Cut theorem for tableau?

Question

Cut theorem is

Suppose Γ |- ϕ and Γ ∪{ϕ} |- ψ.Then Γ |- ψ.

For natural deduction, it's simply a corollary of deduction theorem.

PROOF.Suppose we have Γ |- ϕ and Γ ∪ {ϕ} |- ψ.Then by the deduc-tion theorem we have Γ |- ϕ → ψ.Thus we may combine the derivations of ϕ and ϕ → ψ from Γ to get a derivation of ψ from Γ using →-E.

However, when we want to prove it for tableau in the same way, we go wrong.

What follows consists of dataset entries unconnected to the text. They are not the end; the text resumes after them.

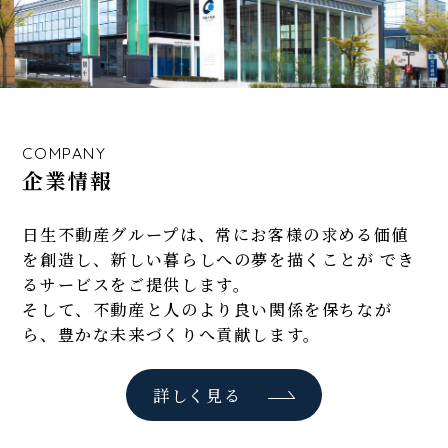
COMPANY
企業情報
日生不動産グループは、常にお客様の求める価値
を創造し、
新しい暮らしへの夢を描くことが でき
るサービスをご提供します。
そして、不動産と人のより良い関係を保ちなが
ら、豊かな未来づくりへ貢献します。
詳しく見る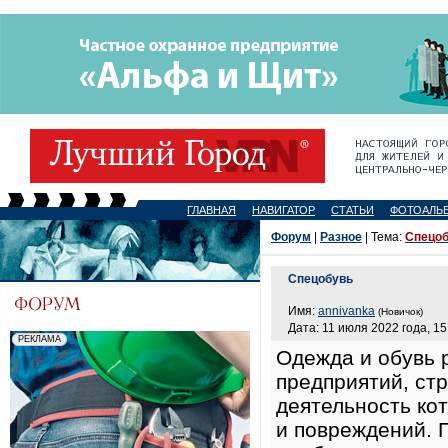
ГЛАВНАЯ
НАВИГАТОР
СТАТЬИ
ФОТОАЛЬ
Форум
|
Разное
| Тема:
Спецо
Спецобувь
Имя:
annivanka
(Новичок)
Дата: 11 июля 2022 года, 15
Одежда и обувь 
предприятий, ст
деятельность ко
и повреждений. 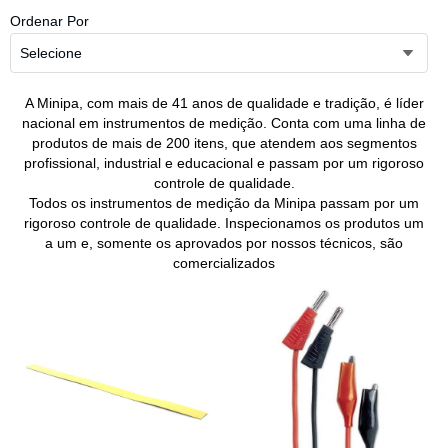
Ordenar Por
Selecione
A Minipa, com mais de 41 anos de qualidade e tradição, é líder
nacional em instrumentos de medição. Conta com uma linha de
produtos de mais de 200 itens, que atendem aos segmentos
profissional, industrial e educacional e passam por um rigoroso
controle de qualidade.
Todos os instrumentos de medição da Minipa passam por um
rigoroso controle de qualidade. Inspecionamos os produtos um
a um e, somente os aprovados por nossos técnicos, são
comercializados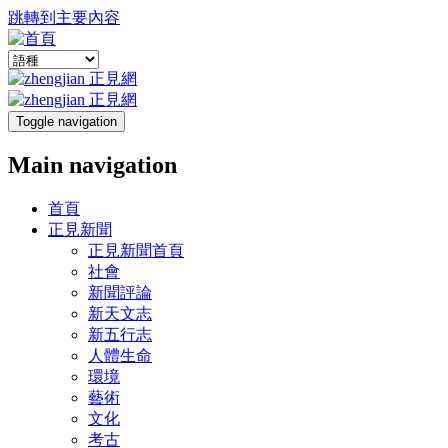
跳轉到主要內容
Toggle navigation
Main navigation
首頁
正見新聞
正見新聞首頁
社會
新聞評論
新天文志
新五行志
人體生命
環境
藝術
文化
考古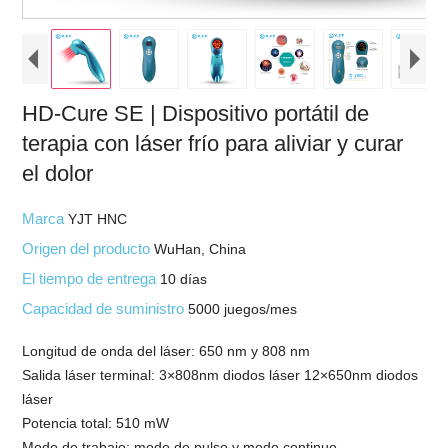
HD-Cure SE | Dispositivo portátil de
terapia con láser frío para aliviar y curar
el dolor
Marca
YJT HNC
Origen del producto
WuHan, China
El tiempo de entrega
10 días
Capacidad de suministro
5000 juegos/mes
Longitud de onda del láser: 650 nm y 808 nm
Salida láser terminal: 3×808nm diodos láser 12×650nm diodos
láser
Potencia total: 510 mW
Modo de trabajo: modo de pulso y modo continuo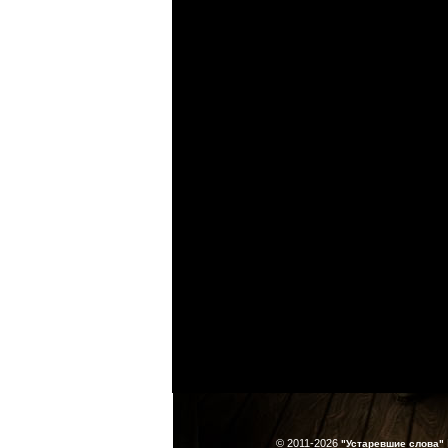
© 2011-2026
"Устаревшие слова"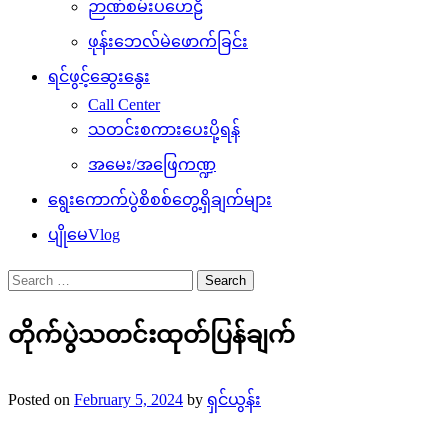
ဉာဏ်စမ်းပဟေဠိ
ဖုန်းဘေလ်မဲဖောက်ခြင်း
ရင်ဖွင့်ဆွေးနွေး
Call Center
သတင်းစကားပေးပို့ရန်
အမေး/အဖြေကဏ္ဍ
ရွေးကောက်ပွဲစိစစ်တွေ့ရှိချက်များ
ပျိုမေVlog
Search
for:
တိုက်ပွဲသတင်းထုတ်ပြန်ချက်
Posted on
February 5, 2024
by
ရှင်ယွန်း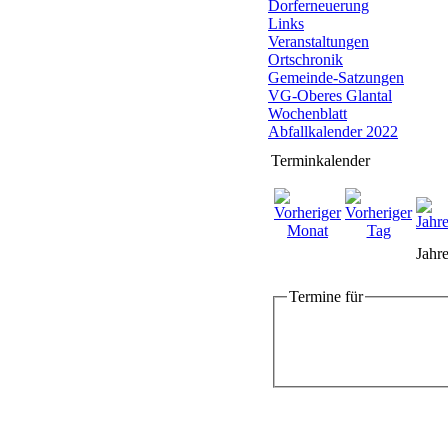
Dorferneuerung
Links
Veranstaltungen
Ortschronik
Gemeinde-Satzungen
VG-Oberes Glantal
Wochenblatt
Abfallkalender 2022
Terminkalender
Jahre
Termine für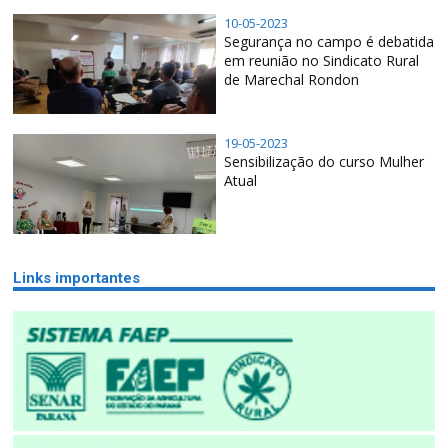
10-05-2023
Segurança no campo é debatida
em reunião no Sindicato Rural
de Marechal Rondon
19-05-2023
Sensibilização do curso Mulher
Atual
Links importantes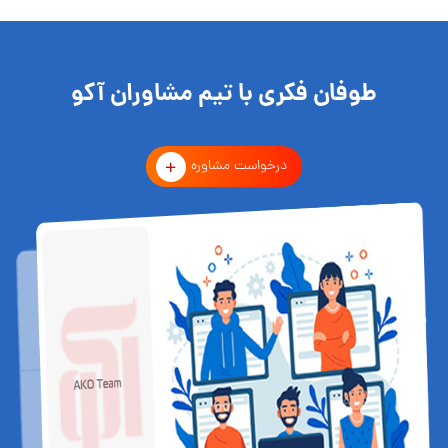
طوفان فکری با تیم مشاوران آکو
درخواست مشاوره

However, given that we have deduction theorem for tableau, it's strange given Γ |- ϕ and Γ ∪{ϕ} |- ψ, i. e. Γ |- ϕ and Γ |- ϕ → ψ, we don't have Γ |-ψ.

What goes wrong here?

Answer 1

There is a result in R.Smullyan, First-order Logic (1968):

if $\Gamma_1 \cup \{ \phi \}$ closes and $\Gamma_2 \cup \{ \lnot \phi \}$ closes, then $\Gamma_1 \cup \Gamma_2$ closes.

Apply it to $\Gamma_1=\Gamma$ and $\Gamma_2= \Gamma \cup \{ \lnot \psi \}$.